South African rhythmic gymnast

Stephanie Dimitrova (born 22 October 2004) is a South African rhythmic gymnast. She has medaled multiple times at the African Championships.

== Career ==
Stephanie debuted at the 2018 World Cup in Sofia, where she was 34th in the all-around, 32nd with hoop, 35th with ball, 29th with clubs and 36th with ribbon.

In June 2022 she competed at the African Championships in Cairo and won silver in teams along with fellow South African gymnasts Yulia Galukhin, Kayla Rondi and Shannon Gardiner. She also won silver with ball and a bronze with hoop.

In 2023, she started her season at the World Cup in Sofia. She ended 43rd in the all-around, 32nd with hoop, 42nd with ball, 44th with clubs and 47th with ribbon.
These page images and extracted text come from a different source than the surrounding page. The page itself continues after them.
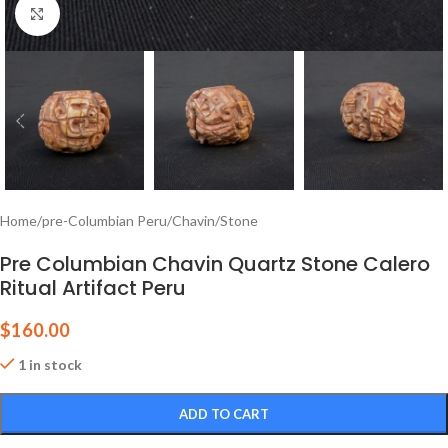
Click to enlarge
Home
/
pre-Columbian Peru
/
Chavin
/
Stone
Pre Columbian Chavin Quartz Stone Calero
Ritual Artifact Peru
$
160.00
1 in stock
ADD TO CART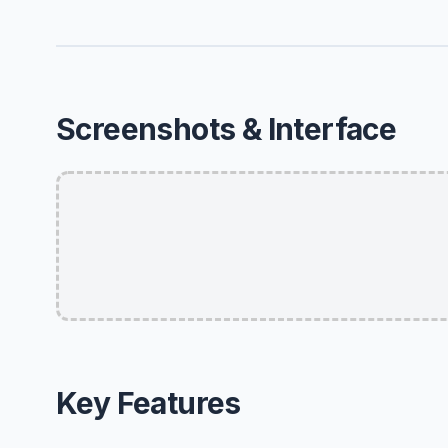
Screenshots & Interface
Key Features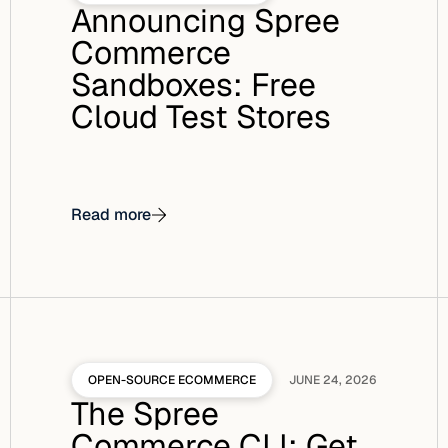
Announcing Spree
Commerce
Sandboxes: Free
Cloud Test Stores
Read more
OPEN-SOURCE ECOMMERCE
JUNE 24, 2026
The Spree
Commerce CLI: Get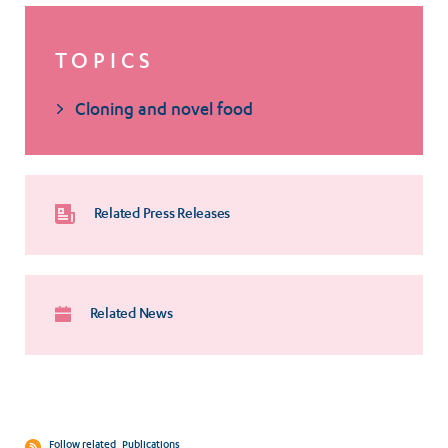
TOPICS
Cloning and novel food
Related Press Releases
Related News
Follow related
Publications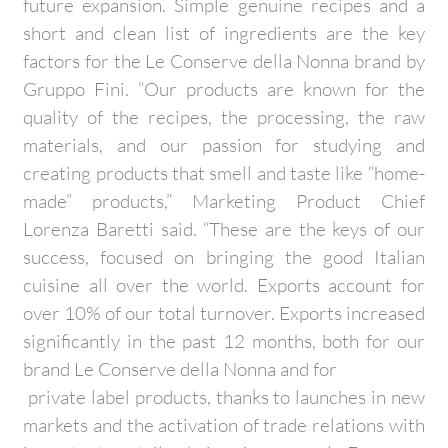
future expansion. Simple genuine recipes and a
short and clean list of ingredients are the key
factors for the Le Conserve della Nonna brand by
Gruppo Fini. “Our products are known for the
quality of the recipes, the processing, the raw
materials, and our passion for studying and
creating products that smell and taste like “home-
made” products,” Marketing Product Chief
Lorenza Baretti said. “These are the keys of our
success, focused on bringing the good Italian
cuisine all over the world. Exports account for
over 10% of our total turnover. Exports increased
significantly in the past 12 months, both for our
brand Le Conserve della Nonna and for
private label products, thanks to launches in new
markets and the activation of trade relations with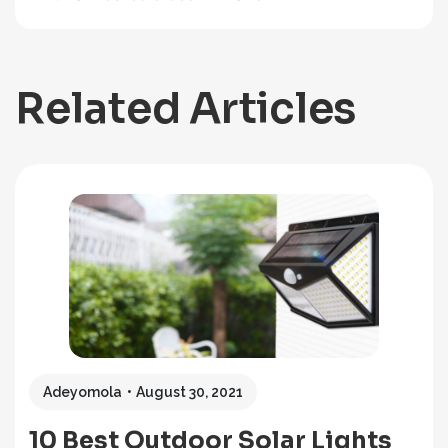
Related Articles
Adeyomola
August 30, 2021
10 Best Outdoor Solar Lights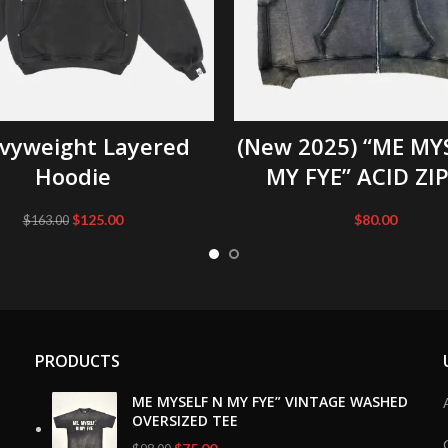
SELECT OPTIONS
SELECT OPTIONS
vyweight Layered
(New 2025) “ME MY
Hoodie
MY FYE” ACID ZI
Original
Current
$
125.00
$
80.00
$
163.00
price
price
was:
is:
$163.00.
$125.00.
PRODUCTS
ME MYSELF N MY FYE” VINTAGE WASHED
OVERSIZED TEE
Original
Current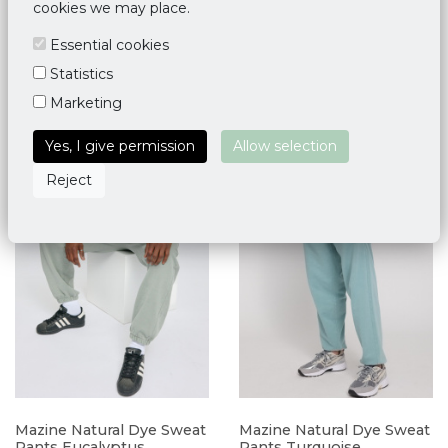
cookies we may place.
M
L
XL
M
XL
Essential cookies
Statistics
Marketing
Yes, I give permission
Allow selection
Reject
Mazine Natural Dye Sweat
Mazine Natural Dye Sweat
Pants Eucalyptus
Pants Turquoise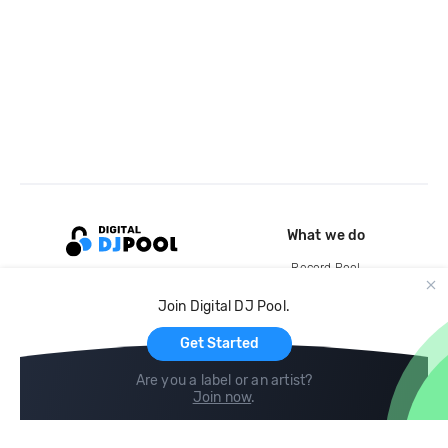
What we do
Record Pool
Cloud Storage and Backup
Join Digital DJ Pool.
For Artists
Get Started
Are you a label or an artist?
Join now
.
Compare
Help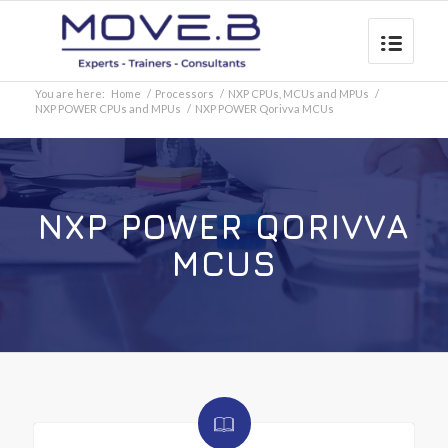
You are here:
Home
/
Processors
/
NXP CPUs, MCUs and MPUs
/
NXP POWER CPUs and MPUs
/
NXP POWER Qorivva MCUs
NXP POWER QORIVVA
MCUS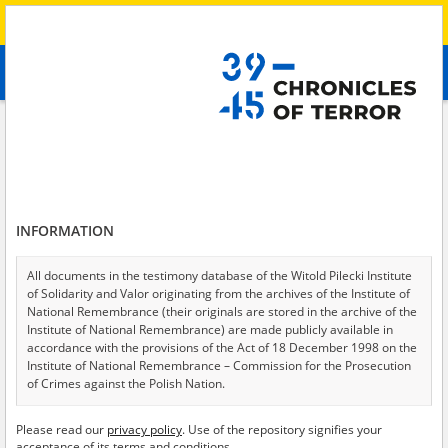
Search
абв
advanced search
Search phrase:
[Witness (date and place of birth) = Svetlana, 1981]
Results filtering
Search results (1)
INFORMATION
Testimonies per page
20
50
75
Sort by relevance
All documents in the testimony database of the Witold Pilecki Institute
of Solidarity and Valor originating from the archives of the Institute of
of 1
National Remembrance (their originals are stored in the archive of the
Institute of National Remembrance) are made publicly available in
accordance with the provisions of the Act of 18 December 1998 on the
Institute of National Remembrance – Commission for the Prosecution
of Crimes against the Polish Nation.
All documents from the archives of the Hoover Institution, based in the
Please read our
privacy policy
. Use of the repository signifies your
USA – the digital copies of which have been transferred in favor of the
acceptance of its terms and conditions.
At the World Cup in Tashkent, she was 33rd in the all-around, 25th with hoop, 32nd with ball, 24th with clubs and 36th with ribbon. In May she took part in the African Championships in Moka, taking silvers in the team competition and with clubs and bronze with ribbon. At the last World Cup of the season in Cluj-Napoca, she was 48th in the all-around. She was then selected to represent South Africa at the World Championships in Valencia, finishing 72nd in the all-around, 66th with hoop, 71st with ball, 72nd with clubs and 81st with ribbon.

In April 2024 she took part in the World Cup in Sofia, being 53rd in the All-Around, 48th with hoop, 54th with ball, 52nd with clubs and 56th with ribbon. At the stage in Milan she retired after performing hoop.

In 2025, she debuted at the Sofia World Cup, taking 75th place overall, 81st with hoop, 76th with ball, 68th with clubs and 68th with ribbon. In May, she was selected for the African Championships in Cairo, along with Chade Jansen, and won the bronze medal in the all-around.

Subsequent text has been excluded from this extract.